The light sources surround the dental restoration part and enable high-
intensity irradiation such
that the desired polymerization process is realizable comparatively fast.
In case of the polymerization device according to the mentioned patent light
sources are
arranged all around, that is to say circularly around the dental restoration
part. Reflectors
provided thereat serve to bundle and focus the emitted light energy onto the
dental restoration
part.
The required duration for the polymerization process but also for a post-
tempering process is
favorable based on the light sources used thereat, but not especially short.
A higher light output and accordingly a shorter treatment duration would be
desirable especially
for tempering partially polymerized dental restoration parts which have been
produced by rapid
prototyping, in particular by stereolithography. However, light sources of
this type cause a
corresponding output of heat which requires cooling of the light sources.

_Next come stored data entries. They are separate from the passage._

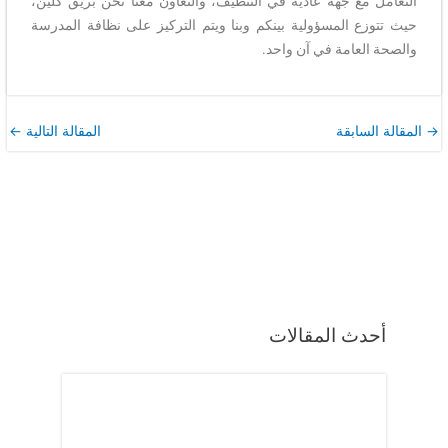
التعامل مع جهة عادية في التنظيف، والتعاون معنا نحن بريق كلين،
حيث تتوزع المسؤولية بينكم وبنا ويتم التركيز على نظافة المدرسة
والصحة العامة في آن واحد.
→
المقالة السابقة
المقالة التالية
←
أحدث المقالات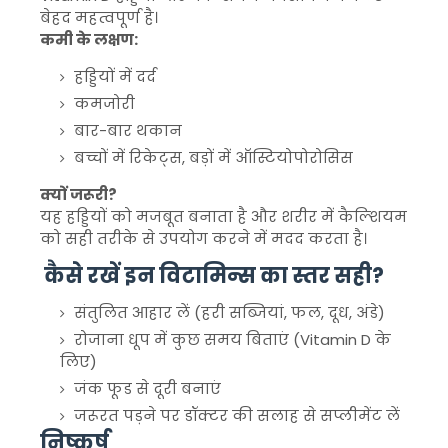
बेहद महत्वपूर्ण है।
कमी के लक्षण:
हड्डियों में दर्द
कमजोरी
बार-बार थकान
बच्चों में रिकेट्स, बड़ों में ऑस्टियोपोरोसिस
क्यों जरूरी?
यह हड्डियों को मजबूत बनाता है और शरीर में कैल्शियम
को सही तरीके से उपयोग करने में मदद करता है।
कैसे रखें इन विटामिन्स का स्तर सही?
संतुलित आहार लें (हरी सब्जियां, फल, दूध, अंडे)
रोजाना धूप में कुछ समय बिताएं (Vitamin D के
लिए)
जंक फूड से दूरी बनाएं
जरूरत पड़ने पर डॉक्टर की सलाह से सप्लीमेंट लें
निष्कर्ष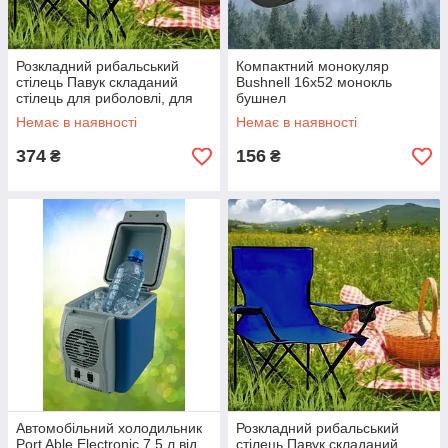
Розкладний рибальський
Компактний монокуляр
стілець Павук складаний
Bushnell 16x52 монокль
стілець для риболовлі, для
бушнел
туризму, для відпочинку
Немає в наявності
Немає в наявності
Складане крісло з підставкою
374
156
₴
₴
Автомобільний холодильник
Розкладний рибальський
Port Able Electronic 7.5 л від
стілець Павук складаний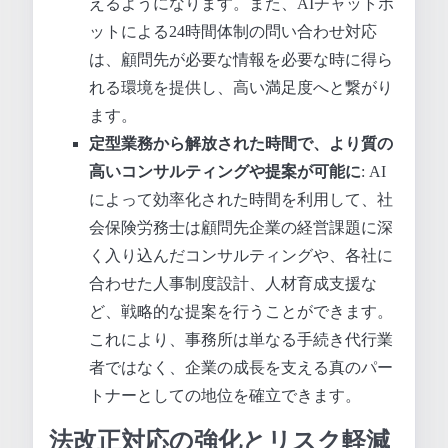
えるようになります。また、AIチャットボ
ットによる24時間体制の問い合わせ対応
は、顧問先が必要な情報を必要な時に得ら
れる環境を提供し、高い満足度へと繋がり
ます。
定型業務から解放された時間で、より質の
高いコンサルティングや提案が可能に
: AI
によって効率化された時間を利用して、社
会保険労務士は顧問先企業の経営課題に深
く入り込んだコンサルティングや、各社に
合わせた人事制度設計、人材育成支援な
ど、戦略的な提案を行うことができます。
これにより、事務所は単なる手続き代行業
者ではなく、企業の成長を支える真のパー
トナーとしての地位を確立できます。
法改正対応の強化とリスク軽減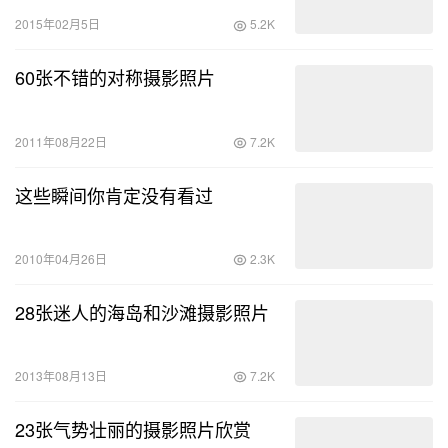
2015年02月5日
5.2K
60张不错的对称摄影照片
2011年08月22日
7.2K
这些瞬间你肯定没有看过
2010年04月26日
2.3K
28张迷人的海岛和沙滩摄影照片
2013年08月13日
7.2K
23张气势壮丽的摄影照片欣赏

However, a fan would be required to cool light sources of this type which is
difficult to reconcile
with a pivotable hood.
Thus, the invention is based on the task of providing an improved
polymerization and tempering
device, which is particularly suitable for curing and post-tempering dental
restoration parts which
have been produced by stereolithography for instance, while handling
advantages such as a
shorter treatment duration should still be achievable while the costs are the
same or
insignificantly higher at most.
In one aspect, there is provided a polymerization and tempering device for
tempering, in
particular post-tempering, dental restoration parts made of polymerizable
plastics, in particular
dental restoration parts produced by stereolithography, comprising at least
one light source
which emits light in the visible and/or ultraviolet wavelength range, and
comprising a fan for
cooling the polymerization and tempering device, comprising a light chamber in
which at least
one wall (ceiling wall, bottom wall, side wall) is equipped with the at least
one light source, and
comprising a door to the light chamber with a placement location for dental
restoration parts,
wherein the fan is arranged in an air channel which extends through a housing
of the
polymerization and tempering device and in particular blows air behind at
least the light source
wall.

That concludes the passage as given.